### ENTRIES PROVIDED
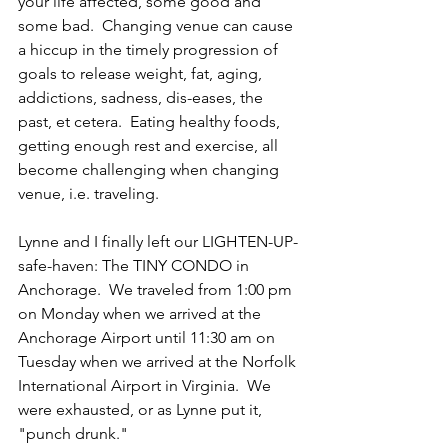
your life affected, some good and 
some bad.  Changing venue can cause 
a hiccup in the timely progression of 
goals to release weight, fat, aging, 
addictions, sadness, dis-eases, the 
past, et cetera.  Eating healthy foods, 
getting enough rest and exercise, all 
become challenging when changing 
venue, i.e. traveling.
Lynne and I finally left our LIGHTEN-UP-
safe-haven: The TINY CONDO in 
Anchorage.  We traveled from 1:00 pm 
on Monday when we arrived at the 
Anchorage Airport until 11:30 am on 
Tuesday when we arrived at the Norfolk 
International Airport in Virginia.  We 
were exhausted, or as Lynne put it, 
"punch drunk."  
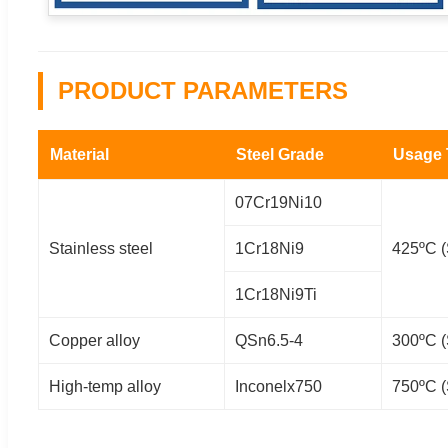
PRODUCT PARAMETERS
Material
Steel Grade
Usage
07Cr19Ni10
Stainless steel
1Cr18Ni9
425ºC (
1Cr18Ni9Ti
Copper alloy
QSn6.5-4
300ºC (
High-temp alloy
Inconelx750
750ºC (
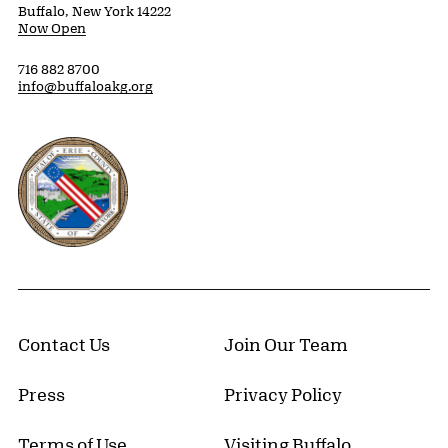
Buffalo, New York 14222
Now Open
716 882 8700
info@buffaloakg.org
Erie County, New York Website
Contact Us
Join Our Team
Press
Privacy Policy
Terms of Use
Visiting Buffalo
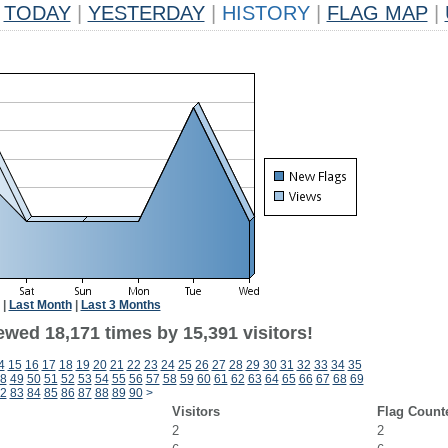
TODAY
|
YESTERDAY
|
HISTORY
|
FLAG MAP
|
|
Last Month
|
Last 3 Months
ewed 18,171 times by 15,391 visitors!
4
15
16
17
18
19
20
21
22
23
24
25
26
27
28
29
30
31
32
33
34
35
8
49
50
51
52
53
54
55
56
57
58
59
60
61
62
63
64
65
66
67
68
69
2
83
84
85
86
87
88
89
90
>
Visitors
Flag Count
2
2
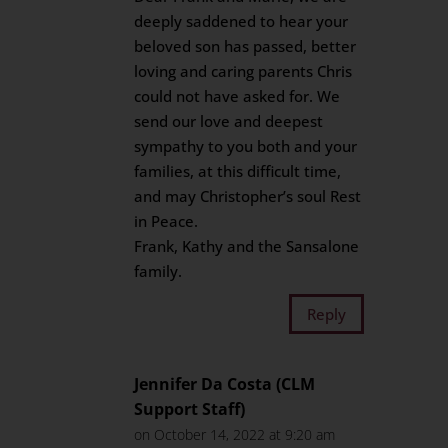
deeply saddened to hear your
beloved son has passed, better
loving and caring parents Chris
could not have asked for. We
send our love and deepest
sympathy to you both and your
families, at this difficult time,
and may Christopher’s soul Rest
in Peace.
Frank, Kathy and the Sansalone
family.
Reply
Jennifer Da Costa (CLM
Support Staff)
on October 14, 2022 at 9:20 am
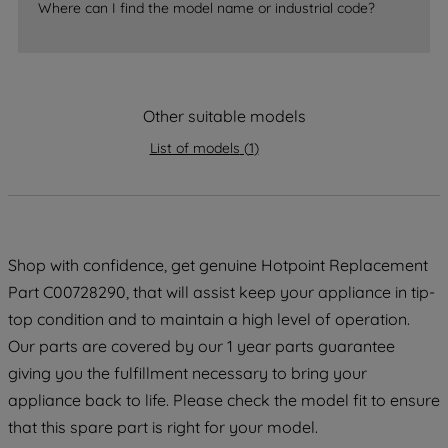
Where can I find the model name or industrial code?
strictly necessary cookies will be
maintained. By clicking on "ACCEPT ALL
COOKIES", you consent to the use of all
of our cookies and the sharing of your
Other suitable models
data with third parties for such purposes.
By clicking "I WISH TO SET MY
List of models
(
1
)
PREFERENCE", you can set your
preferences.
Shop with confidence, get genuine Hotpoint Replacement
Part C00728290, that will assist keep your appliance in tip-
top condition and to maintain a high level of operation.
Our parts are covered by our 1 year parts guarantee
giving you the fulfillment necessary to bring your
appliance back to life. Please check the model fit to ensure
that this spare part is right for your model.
######
No picture is to appear in the copy; every entry above is otherwise to be printed verbatim.

SOLUTION TO THIS PROBLEM ->
your life affected, some good and 
some bad.  Changing venue can cause 
a hiccup in the timely progression of 
goals to release weight, fat, aging, 
addictions, sadness, dis-eases, the 
past, et cetera.  Eating healthy foods, 
getting enough rest and exercise, all 
become challenging when changing 
venue, i.e. traveling.
Lynne and I finally left our LIGHTEN-UP-
safe-haven: The TINY CONDO in 
Anchorage.  We traveled from 1:00 pm 
on Monday when we arrived at the 
Anchorage Airport until 11:30 am on 
Tuesday when we arrived at the Norfolk 
International Airport in Virginia.  We 
were exhausted, or as Lynne put it, 
"punch drunk."  
PRODUCT PARAMETERS
Material
Steel Grade
Usage
07Cr19Ni10
Stainless steel
1Cr18Ni9
425ºC (
1Cr18Ni9Ti
Copper alloy
QSn6.5-4
300ºC (
High-temp alloy
Inconelx750
750ºC (
Buffalo, New York 14222
Now Open
716 882 8700
info@buffaloakg.org
Erie County, New York Website
Contact Us
Join Our Team
Press
Privacy Policy
Terms of Use
Visiting Buffalo
TODAY
|
YESTERDAY
|
HISTORY
|
FLAG MAP
|
|
Last Month
|
Last 3 Months
ewed 18,171 times by 15,391 visitors!
4
15
16
17
18
19
20
21
22
23
24
25
26
27
28
29
30
31
32
33
34
35
8
49
50
51
52
53
54
55
56
57
58
59
60
61
62
63
64
65
66
67
68
69
2
83
84
85
86
87
88
89
90
>
Visitors
Flag Count
2
2
deeply saddened to hear your
beloved son has passed, better
loving and caring parents Chris
could not have asked for. We
send our love and deepest
sympathy to you both and your
families, at this difficult time,
and may Christopher’s soul Rest
in Peace.
Frank, Kathy and the Sansalone
family.
Reply
Jennifer Da Costa (CLM
Support Staff)
on October 14, 2022 at 9:20 am
Where can I find the model name or industrial code?
strictly necessary cookies will be
maintained. By clicking on "ACCEPT ALL
COOKIES", you consent to the use of all
of our cookies and the sharing of your
Other suitable models
data with third parties for such purposes.
By clicking "I WISH TO SET MY
List of models
(
1
)
PREFERENCE", you can set your
preferences.
Shop with confidence, get genuine Hotpoint Replacement
Part C00728290, that will assist keep your appliance in tip-
top condition and to maintain a high level of operation.
Our parts are covered by our 1 year parts guarantee
giving you the fulfillment necessary to bring your
appliance back to life. Please check the model fit to ensure
that this spare part is right for your model.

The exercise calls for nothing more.